As part of this plan, ASEAN may need to provide advice to Member Countries on the merits of the EU approach and the US/APEC approach to data protection.
This plan may sound ambitious to outsiders, but ASEAN has a successful track record in implementing harmonised legal infrastructure in this field. For example, the ASEAN Australia Development Cooperation Program (AADCP) – Electronic Commerce project helped ASEAN to implement harmonised e-commerce laws in eight Member Countries and draft laws in the remaining two Member Countries in just five years.

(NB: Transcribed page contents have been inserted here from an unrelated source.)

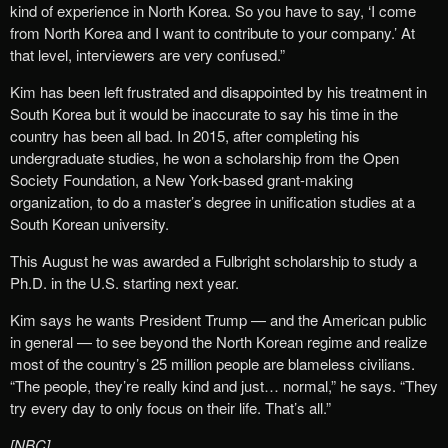
kind of experience in North Korea. So you have to say, ‘I come
from North Korea and I want to contribute to your company.’ At
that level, interviewers are very confused.”
Kim has been left frustrated and disappointed by his treatment in
South Korea but it would be inaccurate to say his time in the
country has been all bad. In 2015, after completing his
undergraduate studies, he won a scholarship from the Open
Society Foundation, a New York-based grant-making
organization, to do a master’s degree in unification studies at a
South Korean university.
This August he was awarded a Fulbright scholarship to study a
Ph.D. in the U.S. starting next year.
Kim says he wants President Trump — and the American public
in general — to see beyond the North Korean regime and realize
most of the country’s 25 million people are blameless civilians.
“The people, they’re really kind and just… normal,” he says. “They
try every day to only focus on their life. That’s all.”
[NBC]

5.2. Council of Europe Convention for the Protection of Individuals with regard to Automatic Processing of Personal Data
Another potential tool for privacy protection in the region is the Council of Europe Convention for the Protection of Individuals with regard to Automatic Processing of Personal Data.. Although this is a European instrument it is open for signature by non-European countries. In 2008 the Convention’s Consultative Committee recommended that non-member states, with data protection legislation should be allowed to accede to the Convention.

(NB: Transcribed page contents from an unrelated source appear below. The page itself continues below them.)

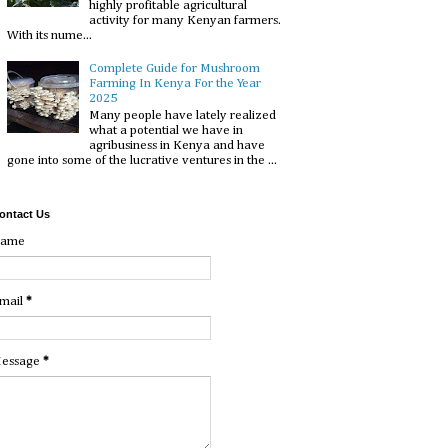
highly profitable agricultural
activity for many Kenyan farmers.
With its nume...
Complete Guide for Mushroom
Farming In Kenya For the Year
2025
Many people have lately realized
what a potential we have in
agribusiness in Kenya and have
gone into some of the lucrative ventures in the ...
ontact Us
ame
mail
*
essage
*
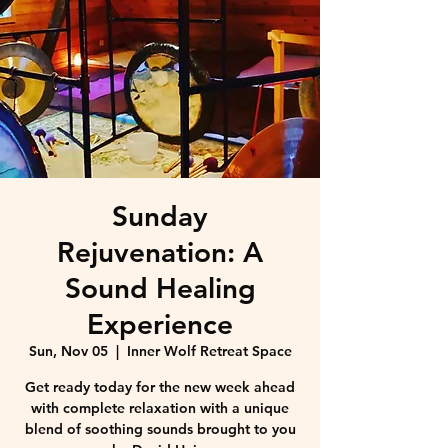
Sunday
Rejuvenation: A
Sound Healing
Experience
Sun, Nov 05
  |  
Inner Wolf Retreat Space
Get ready today for the new week ahead
with complete relaxation with a unique
blend of soothing sounds brought to you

Commentator Graham Greenleaf has noted some potential benefits of this approach for countries in the Asia-Pacific:
- Signing by one or more countries would encourage other Asia-Pacific countries to develop their laws and enforcement to the Convention standard;
- The Convention sets a standard higher than APEC, for example the Convention requires comprehensive laws and an independent authority;
- The Convention also requires data export limitations, including an ‘adequacy’ test (although this is contained in the additional protocol to the Convention, which raises further complexities regarding implementation).

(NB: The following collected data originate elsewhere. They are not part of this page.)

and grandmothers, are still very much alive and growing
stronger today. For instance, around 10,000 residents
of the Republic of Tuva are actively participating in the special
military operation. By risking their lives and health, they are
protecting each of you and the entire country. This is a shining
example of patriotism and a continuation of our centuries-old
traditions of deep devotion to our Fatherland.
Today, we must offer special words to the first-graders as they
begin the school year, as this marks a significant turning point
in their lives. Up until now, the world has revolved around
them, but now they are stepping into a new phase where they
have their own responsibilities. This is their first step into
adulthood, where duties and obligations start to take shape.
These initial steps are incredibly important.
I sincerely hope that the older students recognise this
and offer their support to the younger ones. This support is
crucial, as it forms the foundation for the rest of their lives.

Again, this approach appears ambitious. But there are some precedents in the region. Although countries in the Asia-Pacific region have traditionally been slow to sign international instruments, there appears to be an exception for e-commerce related laws.
The Council of Europe Convention on Cybercrime has been adopted outside the EU, including adoption in the region by Japan. The Philippines are listed as an official observer to the Convention on Cybercrime and there is considerable interest in signing Convention on Cybercrime in Australia and Indonesia.
Similarly, the UN Convention on the use of electronic communications in international contracts only came into force in late 2006, but it has already been signed by China, Korea, the Philippines and Singapore.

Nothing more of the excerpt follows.